Description of the task:
The lines needed are those below that contain the word "Werktage"; copy each one.

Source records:
>>>
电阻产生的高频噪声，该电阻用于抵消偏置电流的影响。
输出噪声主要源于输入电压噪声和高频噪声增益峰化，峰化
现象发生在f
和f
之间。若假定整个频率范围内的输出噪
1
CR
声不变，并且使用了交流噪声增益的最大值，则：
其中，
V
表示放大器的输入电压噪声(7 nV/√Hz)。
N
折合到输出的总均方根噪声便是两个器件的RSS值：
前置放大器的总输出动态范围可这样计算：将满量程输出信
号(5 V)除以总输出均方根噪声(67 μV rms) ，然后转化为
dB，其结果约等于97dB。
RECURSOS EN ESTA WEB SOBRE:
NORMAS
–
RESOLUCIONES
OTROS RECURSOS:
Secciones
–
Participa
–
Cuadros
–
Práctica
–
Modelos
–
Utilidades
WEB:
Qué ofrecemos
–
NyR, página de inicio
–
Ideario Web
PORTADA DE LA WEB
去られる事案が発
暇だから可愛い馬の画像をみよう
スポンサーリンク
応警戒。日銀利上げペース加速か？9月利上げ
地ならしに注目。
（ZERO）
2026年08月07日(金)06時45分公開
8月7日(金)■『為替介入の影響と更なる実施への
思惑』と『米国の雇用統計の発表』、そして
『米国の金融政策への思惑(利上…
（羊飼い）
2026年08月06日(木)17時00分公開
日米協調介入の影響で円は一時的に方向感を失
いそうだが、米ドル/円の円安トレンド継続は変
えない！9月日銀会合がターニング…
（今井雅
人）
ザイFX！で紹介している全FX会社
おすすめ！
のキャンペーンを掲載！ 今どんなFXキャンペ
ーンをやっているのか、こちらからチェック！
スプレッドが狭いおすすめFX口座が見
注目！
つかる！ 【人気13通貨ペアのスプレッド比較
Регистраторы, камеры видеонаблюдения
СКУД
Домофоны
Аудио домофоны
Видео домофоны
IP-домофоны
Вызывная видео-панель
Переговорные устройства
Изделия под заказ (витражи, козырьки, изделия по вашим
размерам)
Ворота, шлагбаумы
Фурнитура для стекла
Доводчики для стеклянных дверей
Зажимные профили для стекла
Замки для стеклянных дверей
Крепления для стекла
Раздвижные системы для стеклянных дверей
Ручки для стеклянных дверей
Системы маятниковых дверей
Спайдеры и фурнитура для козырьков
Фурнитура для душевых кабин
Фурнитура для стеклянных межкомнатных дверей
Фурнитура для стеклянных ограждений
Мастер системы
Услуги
<<<
>>>
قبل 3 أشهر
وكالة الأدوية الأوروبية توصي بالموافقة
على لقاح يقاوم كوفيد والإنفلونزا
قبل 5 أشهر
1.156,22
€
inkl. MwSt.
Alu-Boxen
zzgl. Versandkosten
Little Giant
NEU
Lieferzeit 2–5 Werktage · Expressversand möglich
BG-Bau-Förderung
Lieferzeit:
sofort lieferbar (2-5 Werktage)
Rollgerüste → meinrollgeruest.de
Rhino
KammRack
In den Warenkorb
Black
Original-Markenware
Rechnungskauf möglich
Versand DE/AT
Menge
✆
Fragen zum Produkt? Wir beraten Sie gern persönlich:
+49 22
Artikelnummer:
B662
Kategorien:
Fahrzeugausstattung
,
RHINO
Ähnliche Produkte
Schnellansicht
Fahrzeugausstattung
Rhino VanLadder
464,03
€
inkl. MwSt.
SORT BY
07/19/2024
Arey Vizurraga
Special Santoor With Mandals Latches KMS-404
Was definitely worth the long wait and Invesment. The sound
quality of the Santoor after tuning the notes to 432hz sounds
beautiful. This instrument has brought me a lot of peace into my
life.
<<<
>>>
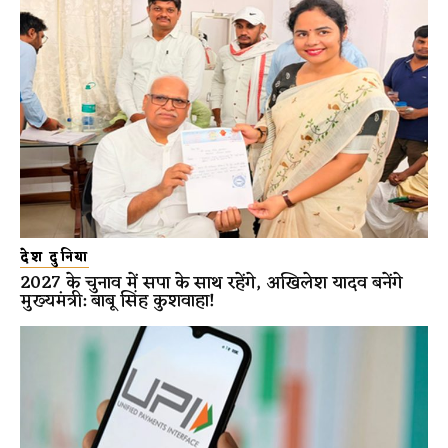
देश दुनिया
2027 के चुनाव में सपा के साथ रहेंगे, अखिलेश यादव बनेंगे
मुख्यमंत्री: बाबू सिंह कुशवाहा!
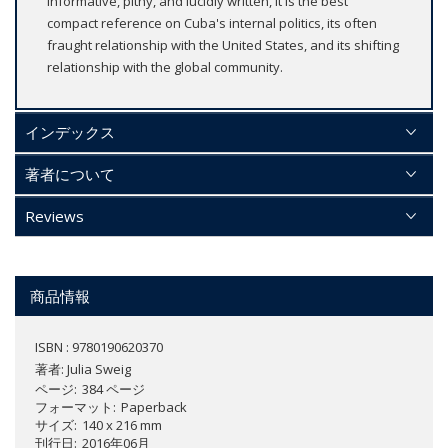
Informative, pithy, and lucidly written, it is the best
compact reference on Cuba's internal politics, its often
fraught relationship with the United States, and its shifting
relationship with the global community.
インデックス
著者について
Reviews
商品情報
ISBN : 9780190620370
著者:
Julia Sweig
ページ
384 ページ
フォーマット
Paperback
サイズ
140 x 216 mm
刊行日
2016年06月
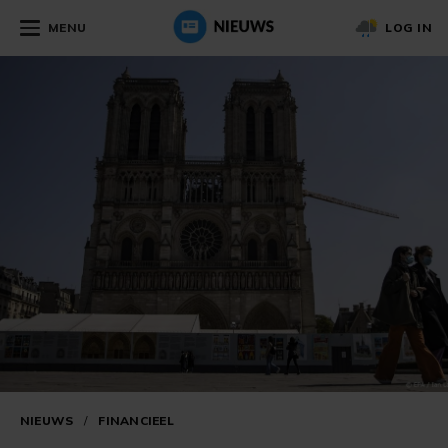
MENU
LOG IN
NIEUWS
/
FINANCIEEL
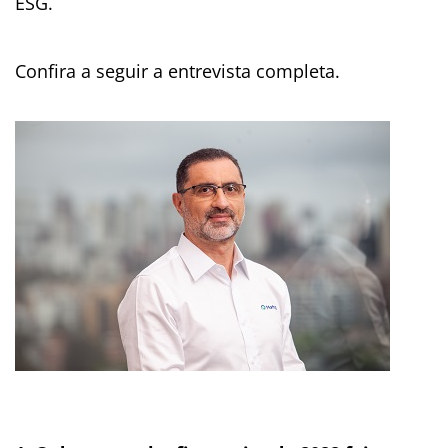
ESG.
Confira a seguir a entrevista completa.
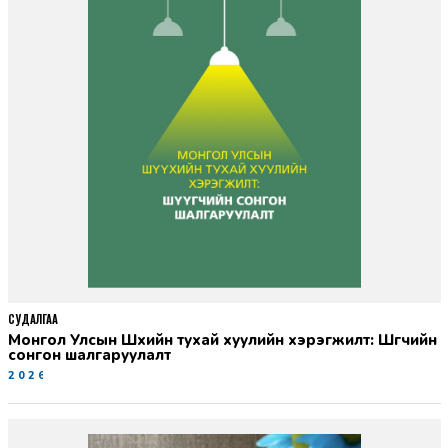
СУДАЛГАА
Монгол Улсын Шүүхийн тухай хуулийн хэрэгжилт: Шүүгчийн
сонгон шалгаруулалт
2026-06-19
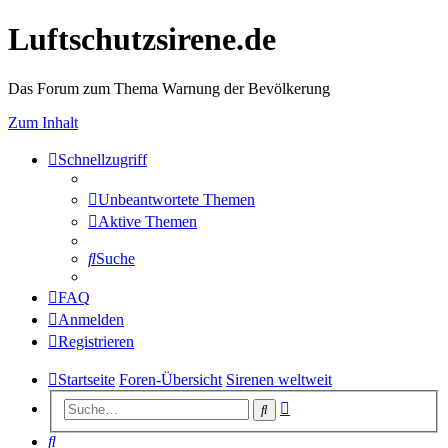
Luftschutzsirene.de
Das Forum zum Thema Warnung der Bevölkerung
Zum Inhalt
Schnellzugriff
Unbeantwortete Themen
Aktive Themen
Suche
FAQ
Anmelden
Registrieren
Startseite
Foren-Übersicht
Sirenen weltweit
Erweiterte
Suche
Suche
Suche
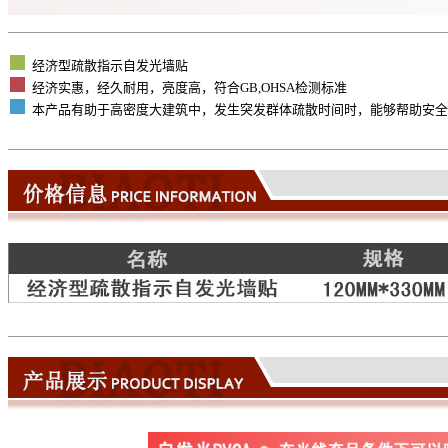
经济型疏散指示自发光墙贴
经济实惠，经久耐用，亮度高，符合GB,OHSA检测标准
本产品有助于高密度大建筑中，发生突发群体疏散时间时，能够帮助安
<<<
Response:
Lieferzeit 2–5 Werktage · Expressversand möglich
sofort lieferbar (2-5 Werktage)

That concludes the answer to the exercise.